DSAP lesions were associated with reduced DbH immunolabeling throughout magnocellular and parvocellular subdivisions of the PVN (Fig. 5, A and B). DSAP lesions also were associated with reduced PVN c-Fos expression after LiCl treatment, including a significant attenuation of c-Fos expression by CRH-immunopositive neurons within the mpPVN (Table 2, Fig. 5, C and D). LiCl activated 44.1% fewer CRH-positive neurons in DSAP rats compared with CRH activation in sham controls (Table 2; P < 0.05). Conversely, LiCl-induced c-Fos expression within the lateral magnocellular PVN appeared similarly robust in DSAP and sham control rats (Fig. 5, C and D). A significant correlation existed between NA lesion extent in DSAP rats and LiCl-induced activation of CRH-positive neurons (Pearson r = −0.404; P < 0.01), such that rats with larger lesions exhibited less CRH neural activation. LiCl-induced CRH activation in DSAP rats also was positively correlated with the degree of LiCl-induced hypophagia assessed at the 3-h time point (Pearson r = 0.407; P < 0.05).
Pons and amygdala.
In contrast to the reduced activation of c-Fos labeling in CRH-positive mpPVN neurons in DSAP rats, c-Fos expression within the laPBN (Fig. 6, A and B) and CeA (Fig. 6, C and D) was not attenuated in DSAP rats. Quantitative analysis confirmed that similar numbers of CGRP-positive laPBN neurons and similar numbers of cells within the CGRP-rich region of the CeA were activated to express c-Fos in DSAP and sham control rats after LiCl treatment (Table 2, Fig. 6).

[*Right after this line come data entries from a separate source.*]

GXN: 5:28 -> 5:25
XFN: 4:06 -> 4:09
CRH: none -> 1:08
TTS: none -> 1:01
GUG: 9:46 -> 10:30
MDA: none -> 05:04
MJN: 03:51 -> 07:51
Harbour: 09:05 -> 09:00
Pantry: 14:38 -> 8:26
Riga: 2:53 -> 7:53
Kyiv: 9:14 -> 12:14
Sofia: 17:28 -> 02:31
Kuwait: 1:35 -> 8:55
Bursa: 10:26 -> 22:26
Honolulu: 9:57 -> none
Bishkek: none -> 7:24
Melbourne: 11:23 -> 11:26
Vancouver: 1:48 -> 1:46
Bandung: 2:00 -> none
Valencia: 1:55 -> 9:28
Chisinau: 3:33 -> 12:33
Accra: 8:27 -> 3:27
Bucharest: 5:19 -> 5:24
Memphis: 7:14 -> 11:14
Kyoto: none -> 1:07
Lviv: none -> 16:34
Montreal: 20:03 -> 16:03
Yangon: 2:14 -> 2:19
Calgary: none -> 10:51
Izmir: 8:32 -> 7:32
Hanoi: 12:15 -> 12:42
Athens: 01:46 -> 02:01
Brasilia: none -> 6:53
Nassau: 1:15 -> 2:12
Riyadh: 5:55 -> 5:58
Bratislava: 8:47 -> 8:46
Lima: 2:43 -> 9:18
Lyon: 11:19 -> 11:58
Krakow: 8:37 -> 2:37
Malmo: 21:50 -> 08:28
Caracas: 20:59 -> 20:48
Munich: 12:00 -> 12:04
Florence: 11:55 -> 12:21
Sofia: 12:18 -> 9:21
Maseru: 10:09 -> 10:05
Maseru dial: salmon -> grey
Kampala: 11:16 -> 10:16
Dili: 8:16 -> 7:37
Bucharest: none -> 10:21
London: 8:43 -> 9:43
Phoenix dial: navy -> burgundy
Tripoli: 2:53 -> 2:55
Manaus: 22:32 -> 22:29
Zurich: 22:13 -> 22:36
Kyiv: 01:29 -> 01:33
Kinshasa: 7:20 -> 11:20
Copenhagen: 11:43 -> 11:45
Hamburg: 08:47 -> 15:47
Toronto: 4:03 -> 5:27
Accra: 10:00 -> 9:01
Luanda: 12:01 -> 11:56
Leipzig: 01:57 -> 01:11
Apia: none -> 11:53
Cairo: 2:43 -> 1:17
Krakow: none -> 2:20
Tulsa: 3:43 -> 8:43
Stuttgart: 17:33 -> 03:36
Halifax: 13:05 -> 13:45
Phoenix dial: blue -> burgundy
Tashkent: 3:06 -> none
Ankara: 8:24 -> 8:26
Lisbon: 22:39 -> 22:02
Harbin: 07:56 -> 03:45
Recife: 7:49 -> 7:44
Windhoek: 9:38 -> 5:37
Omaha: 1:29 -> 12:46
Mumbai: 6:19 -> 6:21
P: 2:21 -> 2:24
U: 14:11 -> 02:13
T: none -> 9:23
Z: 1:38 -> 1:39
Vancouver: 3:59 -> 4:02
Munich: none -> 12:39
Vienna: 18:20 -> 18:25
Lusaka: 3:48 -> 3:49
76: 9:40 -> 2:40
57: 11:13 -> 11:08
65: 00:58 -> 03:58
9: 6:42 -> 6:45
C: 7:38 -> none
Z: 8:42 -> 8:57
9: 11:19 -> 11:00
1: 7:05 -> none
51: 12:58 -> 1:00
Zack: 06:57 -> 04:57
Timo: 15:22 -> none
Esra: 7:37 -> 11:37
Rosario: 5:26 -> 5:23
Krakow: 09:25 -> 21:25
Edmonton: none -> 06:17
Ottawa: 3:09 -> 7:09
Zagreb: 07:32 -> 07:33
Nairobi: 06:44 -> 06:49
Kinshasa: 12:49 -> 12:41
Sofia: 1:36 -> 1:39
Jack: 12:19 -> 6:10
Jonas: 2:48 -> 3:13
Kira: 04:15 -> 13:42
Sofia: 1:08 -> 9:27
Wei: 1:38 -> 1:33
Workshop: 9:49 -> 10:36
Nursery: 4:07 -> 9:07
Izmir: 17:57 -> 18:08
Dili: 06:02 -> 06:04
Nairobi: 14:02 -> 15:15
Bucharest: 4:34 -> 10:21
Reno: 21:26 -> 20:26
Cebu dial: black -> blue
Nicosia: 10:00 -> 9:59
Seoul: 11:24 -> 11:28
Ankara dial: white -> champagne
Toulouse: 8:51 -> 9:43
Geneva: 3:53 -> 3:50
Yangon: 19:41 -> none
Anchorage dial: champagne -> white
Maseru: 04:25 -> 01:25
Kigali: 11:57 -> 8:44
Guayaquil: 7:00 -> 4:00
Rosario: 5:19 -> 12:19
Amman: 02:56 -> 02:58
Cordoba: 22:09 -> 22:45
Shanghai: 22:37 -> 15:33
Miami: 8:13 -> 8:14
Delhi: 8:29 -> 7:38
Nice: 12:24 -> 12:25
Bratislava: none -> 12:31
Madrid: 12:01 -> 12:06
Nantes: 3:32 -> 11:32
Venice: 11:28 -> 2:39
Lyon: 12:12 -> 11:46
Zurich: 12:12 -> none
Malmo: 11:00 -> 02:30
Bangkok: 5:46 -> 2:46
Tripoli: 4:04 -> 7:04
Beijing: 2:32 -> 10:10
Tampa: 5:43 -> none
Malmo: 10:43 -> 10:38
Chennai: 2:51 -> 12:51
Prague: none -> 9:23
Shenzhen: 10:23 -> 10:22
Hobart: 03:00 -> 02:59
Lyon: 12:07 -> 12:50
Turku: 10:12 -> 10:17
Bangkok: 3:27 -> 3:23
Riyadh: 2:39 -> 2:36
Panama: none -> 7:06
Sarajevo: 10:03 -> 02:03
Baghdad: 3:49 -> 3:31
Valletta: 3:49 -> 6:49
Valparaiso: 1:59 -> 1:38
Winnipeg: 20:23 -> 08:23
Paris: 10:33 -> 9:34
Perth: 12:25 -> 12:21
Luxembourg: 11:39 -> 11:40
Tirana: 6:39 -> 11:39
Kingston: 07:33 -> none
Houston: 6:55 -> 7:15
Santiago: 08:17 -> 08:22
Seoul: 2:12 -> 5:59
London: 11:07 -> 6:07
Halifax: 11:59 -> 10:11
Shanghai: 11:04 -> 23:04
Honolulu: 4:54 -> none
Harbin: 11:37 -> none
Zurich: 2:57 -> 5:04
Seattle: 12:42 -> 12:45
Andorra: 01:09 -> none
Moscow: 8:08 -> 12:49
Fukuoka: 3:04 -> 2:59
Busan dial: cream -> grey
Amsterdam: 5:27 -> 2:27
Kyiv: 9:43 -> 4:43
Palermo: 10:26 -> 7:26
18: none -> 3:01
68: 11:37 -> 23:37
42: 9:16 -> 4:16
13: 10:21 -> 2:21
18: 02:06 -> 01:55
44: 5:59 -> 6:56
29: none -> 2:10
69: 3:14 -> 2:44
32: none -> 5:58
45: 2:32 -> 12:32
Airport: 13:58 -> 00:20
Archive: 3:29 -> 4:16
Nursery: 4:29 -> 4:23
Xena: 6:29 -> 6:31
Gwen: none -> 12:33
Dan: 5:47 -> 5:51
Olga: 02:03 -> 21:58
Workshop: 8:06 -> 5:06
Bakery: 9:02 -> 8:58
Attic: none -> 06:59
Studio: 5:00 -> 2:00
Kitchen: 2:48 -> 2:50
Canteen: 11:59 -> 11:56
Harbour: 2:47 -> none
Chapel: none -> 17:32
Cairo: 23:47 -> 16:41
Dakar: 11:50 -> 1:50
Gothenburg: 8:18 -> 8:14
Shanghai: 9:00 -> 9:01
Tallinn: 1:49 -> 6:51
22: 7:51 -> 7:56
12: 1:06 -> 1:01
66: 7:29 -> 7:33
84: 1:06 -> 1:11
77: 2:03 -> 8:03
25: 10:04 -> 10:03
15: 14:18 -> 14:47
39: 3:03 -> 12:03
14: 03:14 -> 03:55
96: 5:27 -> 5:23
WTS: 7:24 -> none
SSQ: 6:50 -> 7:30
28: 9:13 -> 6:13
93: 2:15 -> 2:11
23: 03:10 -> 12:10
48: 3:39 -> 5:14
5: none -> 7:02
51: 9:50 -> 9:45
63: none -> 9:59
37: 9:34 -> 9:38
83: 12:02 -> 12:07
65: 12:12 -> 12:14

Results from this study support the view that NA neurons in the caudal dorsomedial medulla contribute to LiCl-induced hypophagia and also are important for conveying LiCl-related interoceptive signals to CRH-positive neurons in the mpPVN. Conversely, DSAP lesions of this NA cell population did not affect LiCl-induced activation of neurons within the laPBN or CeA and did not reduce the ability of LiCl to support CFA. These results are striking, as they illustrate a unique experimental situation in which this “nauseogenic,” malaise-inducing agent maintains its ability to support robust conditioned avoidance in animals in which hypophagic responses to the same agent are significantly attenuated.
An earlier study reported that aspiration lesions of the AP block the ability of LiCl to support CFA without significantly affecting LiCl-induced hypophagia (6). That result is perhaps easier to reconcile with the knowledge that many natural conditions and experimental treatments inhibit food intake without also producing conditioned avoidance behavior, presumably because those situations and treatments are not aversive. On the other hand, conditioned avoidance also can occur in the absence of demonstrable hyophagia. Certain doses of LiCl that are subthreshold for inhibiting food intake in rats have been reported to support comparatively mild but still significant and dose-related conditioned avoidance (2, 9). Conversely, we are unaware of another experimental condition in which a robust CFA induced by a relatively high dose of LiCl is maintained without a similarly robust unconditioned hypophagic response, as occurred in rats with the most complete DSAP lesions.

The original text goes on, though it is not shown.